Bunting’s Persian translations, including some previously unpublished material, have recently been collected by Don Share.358 Bunting’s earliest surviving translation from Persian, ‘When the sword of sixty comes nigh his head’, is from Ferdowsi and was written in 1935, but he also translated from Rudaki, Manuchehri, Sa‘di, Hafiz and Obaid-e Zakani. Today’s classical Persian scholars and translators regard Bunting’s translations with respect. Parvin Loloi suggests that Bunting’s ‘versions from Hâfiz are free, but perceptive and vivid accounts of their originals, and confer more of Hâfiz’ poetry than many more pedantically a
ccurate versions … one can only regret that [they] should be so few in number, since they speak eloquently of the possibilities of this kind of translation.’359 Dick Davis is more cautious in his admiration but finds Bunting’s translations ‘fresh and strong … vivid in their feeling’.360
Now that sea’s over that island
Bunting’s Persian translations were outshone by a burst of intense poetic creativity in the early 1930s. Marian Bunting’s claim in 1968 that ‘domestic troubles, plus no money, put poetry in the background after our first child was born’, is not borne out by Bunting’s preserved output of the time. Marian thought that poetry did not return to Bunting until 1936, when ‘in London … Basil read some poems to Helen Egli in our apartment, the old excitement and thrill came back. The trouble was he could not & would not work at his poetry, or at journalism as he called all other kinds of writing.’361 Marian’s memory, as we shall see, was not entirely reliable when it came to the decade or so she spent with Bunting.

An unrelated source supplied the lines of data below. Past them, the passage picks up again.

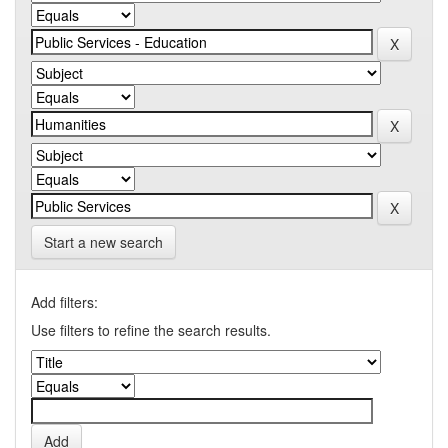
Start a new search
Add filters:
Use filters to refine the search results.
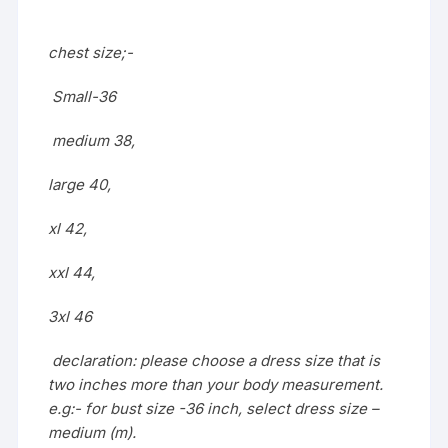
chest size;-
Small-36
medium 38,
large 40,
xl 42,
xxl 44,
3xl 46
declaration: please choose a dress size that is
two inches more than your body measurement.
e.g:- for bust size -36 inch, select dress size –
medium (m).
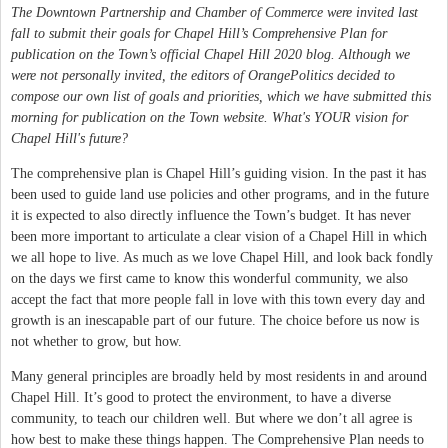
The Downtown Partnership and Chamber of Commerce were invited last
fall to submit their goals for Chapel Hill’s Comprehensive Plan for
publication on the Town’s official Chapel Hill 2020 blog. Although we
were not personally invited, the editors of OrangePolitics decided to
compose our own list of goals and priorities, which we have submitted this
morning for publication on the Town website. What's YOUR vision for
Chapel Hill's future?
The comprehensive plan is Chapel Hill’s guiding vision. In the past it has
been used to guide land use policies and other programs, and in the future
it is expected to also directly influence the Town’s budget. It has never
been more important to articulate a clear vision of a Chapel Hill in which
we all hope to live. As much as we love Chapel Hill, and look back fondly
on the days we first came to know this wonderful community, we also
accept the fact that more people fall in love with this town every day and
growth is an inescapable part of our future. The choice before us now is
not whether to grow, but how.
Many general principles are broadly held by most residents in and around
Chapel Hill. It’s good to protect the environment, to have a diverse
community, to teach our children well. But where we don’t all agree is
how best to make these things happen. The Comprehensive Plan needs to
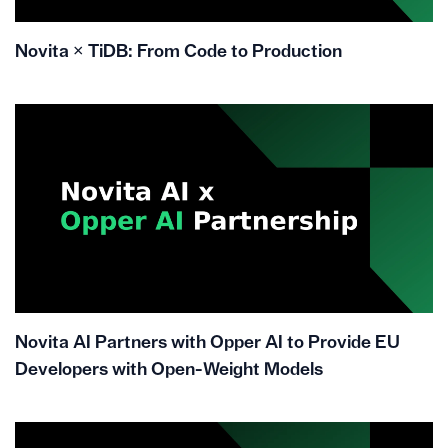
Novita × TiDB: From Code to Production
Novita AI Partners with Opper AI to Provide EU
Developers with Open-Weight Models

In fact 1930 was a fertile year for the poet. He completed some of his most anthologised poems, and the ones by which he was best known until the publication of Briggflatts, including ‘Gin the Goodwife Stint’ and ‘The Complaint of the Morpethshire Farmer’. Bunting correctly said in an interview many years later that ‘the attempt to transliterate dialect is a disaster’,362 and although these poems only flirt with dialect they do so sufficiently to damage them irretrievably in my view. His justification was that they were ‘attempts to make use of the ballad form for ballad purposes’, an enterprise that had become entirely irrelevant in the intervening years as the ballad form effectively no longer existed in popular consciousness.363 The ballad form has indeed become dated but in these poems it is not just the form that seems locked in a vanished age. ‘Gin the Goodwife Stint’ and ‘The Complaint of the Morpethshire Farmer’ fail to reach beyond their limited subjects to some universal truth. They don’t quite work as poems and it is an unhappy irony that they should be seen as exemplars of Bunting’s early poetry.